No criminal charges will be filed against Monona police officers who had potentially been involved in the June drowning death of a man in a Monona lagoon after a police chase, the Dane County District Attorney’s Office said Tuesday.
“There is nothing to suggest there is any culpability on the part of law enforcement in the drowning death of Mr. Freeman Jr.,” Dane County District Attorney Ismael Ozanne said in a statement.
The body of Rodney Freeman Jr., 21, was found June 29 in a lagoon connected to the Yahara River along the 500 block of River Place. Autopsy results found Freeman died from a freshwater drowning, and there did “not appear to be evidence of a struggle or use of force,” the District Attorney’s Office said.
The state Department of Justice’s Division of Criminal Investigation was investigating the death as a possible officer-involved death because two days earlier, in the early-morning hours June 27, Monona police were involved in a car chase nearby that ended when the car crashed into some trees and the occupants fled on foot. The driver of the car was Freeman, the District Attorney’s Office said.

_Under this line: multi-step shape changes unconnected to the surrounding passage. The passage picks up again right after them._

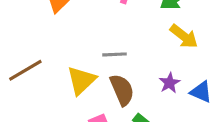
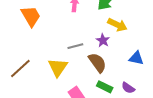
purple star: (170, 83) -> (103, 40), moved
brown semicircle: (122, 90) -> (97, 63), moved

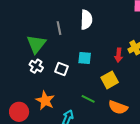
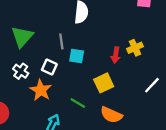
gray line: (59, 28) -> (61, 41), moved
white cross: (36, 66) -> (21, 71), moved
orange star: (45, 101) -> (41, 90), moved

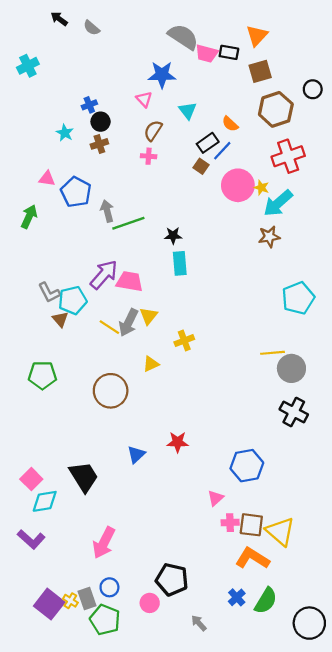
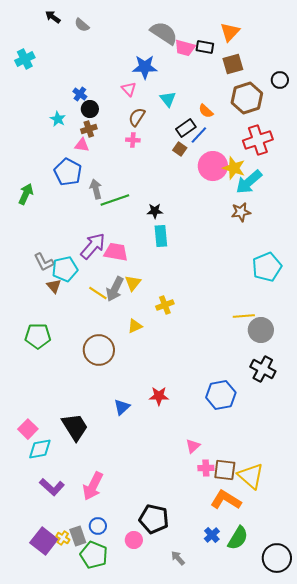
blue cross: (89, 105) -> (80, 94), turned -32
pink triangle: (47, 179) -> (82, 145), moved
yellow star: (261, 188) -> (234, 168), size x1.6
blue hexagon: (247, 466) -> (221, 395), moved
purple L-shape: (31, 539) -> (52, 487), moved

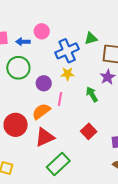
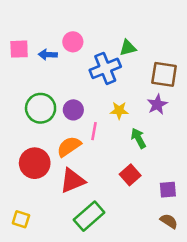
green triangle: (91, 38) -> (128, 48), moved
green circle: (18, 68) -> (41, 108), moved
yellow star: (68, 74) -> (119, 110), moved
green arrow: (92, 94) -> (138, 138), moved

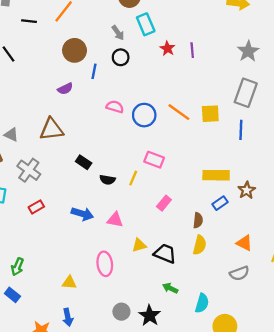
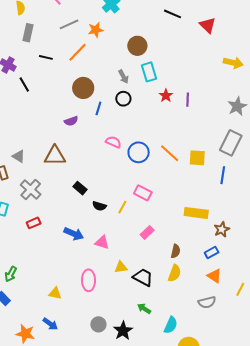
blue rectangle: (220, 203) -> (212, 253), moved
blue arrow: (68, 317) -> (50, 324), turned -49

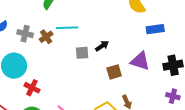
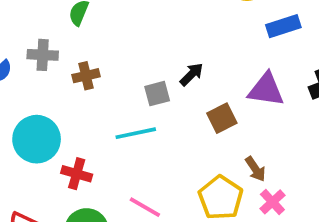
cyan line: (67, 28) -> (136, 133), moved
gray cross: (25, 34) -> (43, 55), moved
brown cross: (46, 37) -> (86, 76), turned 32

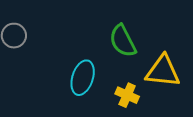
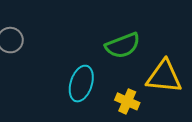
green semicircle: (123, 41) -> (123, 45), turned -84

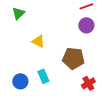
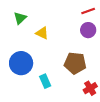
yellow triangle: (38, 41) -> (42, 33), moved
blue circle: (20, 81) -> (21, 63), moved, size x1.5

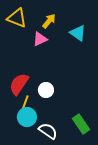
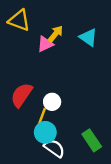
yellow arrow: (49, 21) -> (55, 34), moved
yellow line: (25, 103) -> (42, 117), moved
cyan circle: (27, 117) -> (45, 132), moved

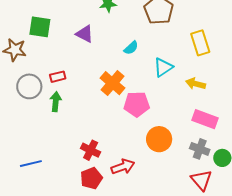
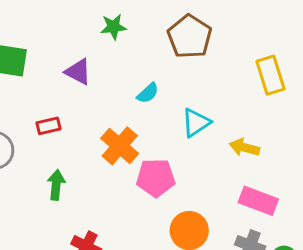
yellow rectangle: (200, 43) -> (270, 75), moved
red rectangle: (58, 77) -> (48, 126), moved
green arrow: (56, 102) -> (56, 185), moved

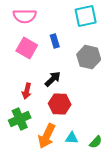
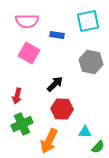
blue rectangle: (55, 41) -> (57, 35), moved, turned -64
red arrow: (27, 91) -> (17, 96), moved
cyan triangle: (72, 138) -> (85, 132), moved

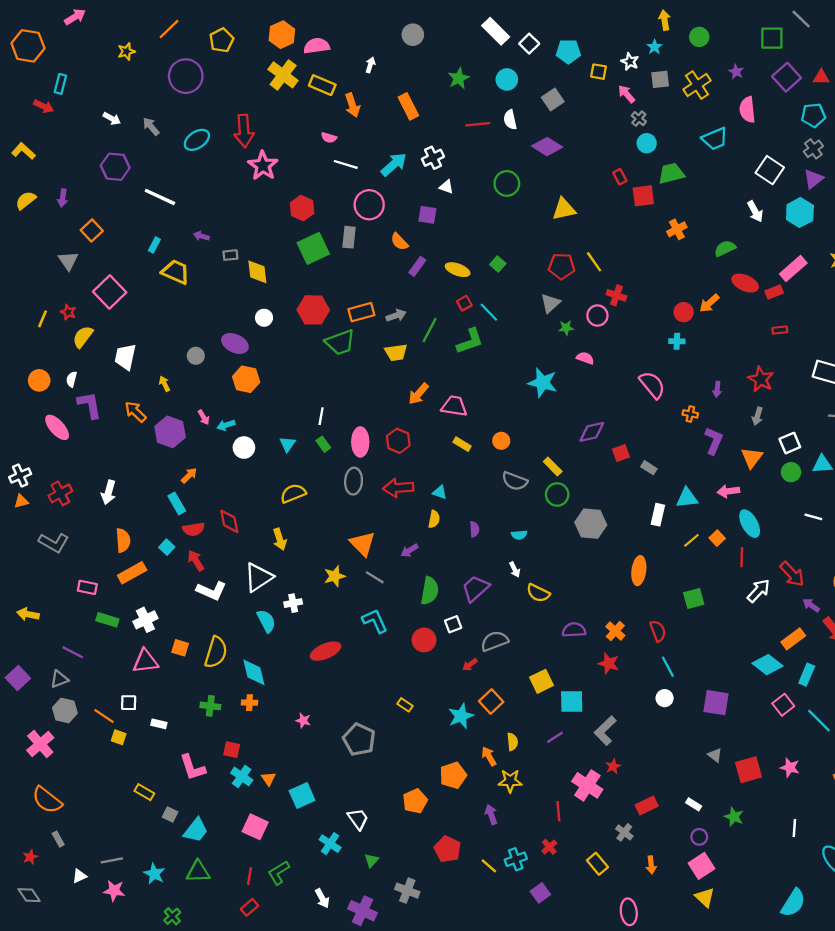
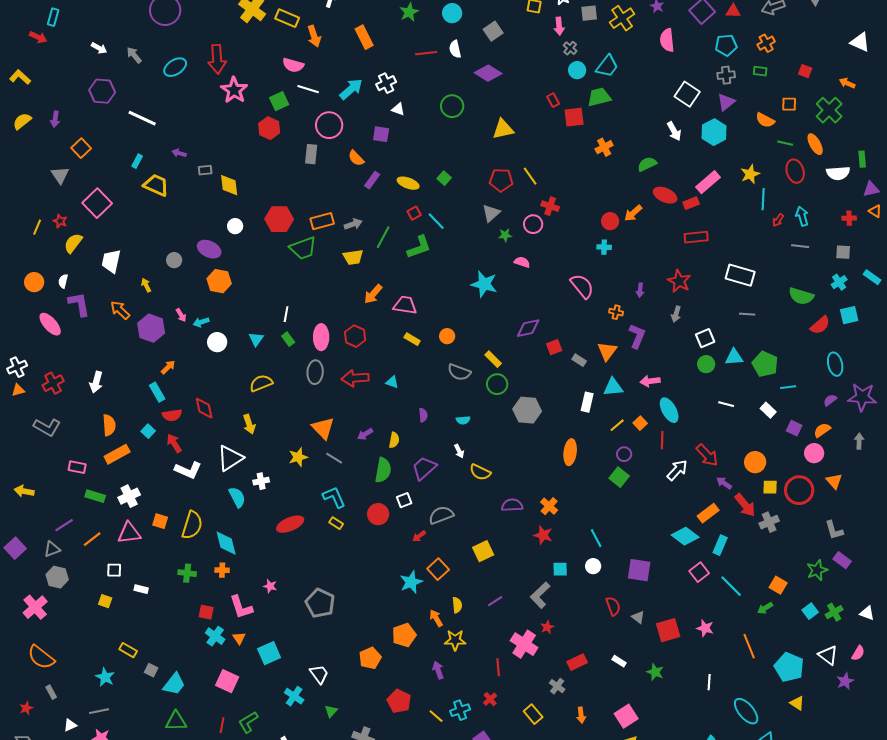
pink arrow: (627, 94) -> (559, 26), turned -144
pink semicircle: (329, 138) -> (293, 65), size x1.5
cyan trapezoid: (715, 139) -> (607, 66), moved, turned -30
gray cross: (813, 149) -> (726, 75), turned 30
green square: (313, 248) -> (279, 101), moved, size x0.7
red rectangle: (780, 330) -> (696, 237), size x1.6
orange triangle: (752, 458) -> (607, 351), moved
yellow semicircle: (434, 519) -> (394, 440), moved
green square: (694, 599) -> (619, 477), turned -36
red semicircle: (658, 631) -> (613, 606), moved
purple line: (73, 652) -> (64, 525), turned -60
cyan square: (572, 701) -> (560, 569), moved, size x0.7
yellow rectangle: (405, 705) -> (336, 523), moved
orange line: (104, 716) -> (92, 539), moved, turned -72
pink L-shape: (192, 767) -> (241, 607), moved
purple circle: (699, 837) -> (624, 454), moved
cyan star: (154, 874) -> (105, 677), moved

Monona police used a K-9 unit to try to locate the two vehicle occupants, but neither Freeman or the other occupant were found, the District Attorney’s Office said. The search was ended just before 2 a.m. June 27.
Ozanne said there’s “no indication” law enforcement made contact with either vehicle occupant before Freeman’s body was found in the lagoon by a citizen. He said there’s no evidence Monona police were responsible for Freeman’s drowning.
A person believed to be Freeman was seen on video footage from Interlake Drive at 1:58 a.m.
It’s unclear why Monona police attempted to stop Freeman’s vehicle in the first place.
DOJ has said Monona police saw a “vehicle of interest” related to violent crimes in Madison. The District Attorney’s Office said only that Monona police were trying to make contact with Freeman’s vehicle when he sped away, but did not provide further details.
According to a criminal complaint, Freeman was being sought on a warrant for three counts of attempted first-degree intentional homicide and one count of first-degree reckless injury for an April incident in Madison. He had not been convicted in that case.
Also unclear is how and when Freeman ended up in the lagoon.
The District Attorney’s Office said its role is limited to reviewing the facts to determine whether further investigation or criminal charges are warranted. The office said there was “no criminal liability for law enforcement” in this case.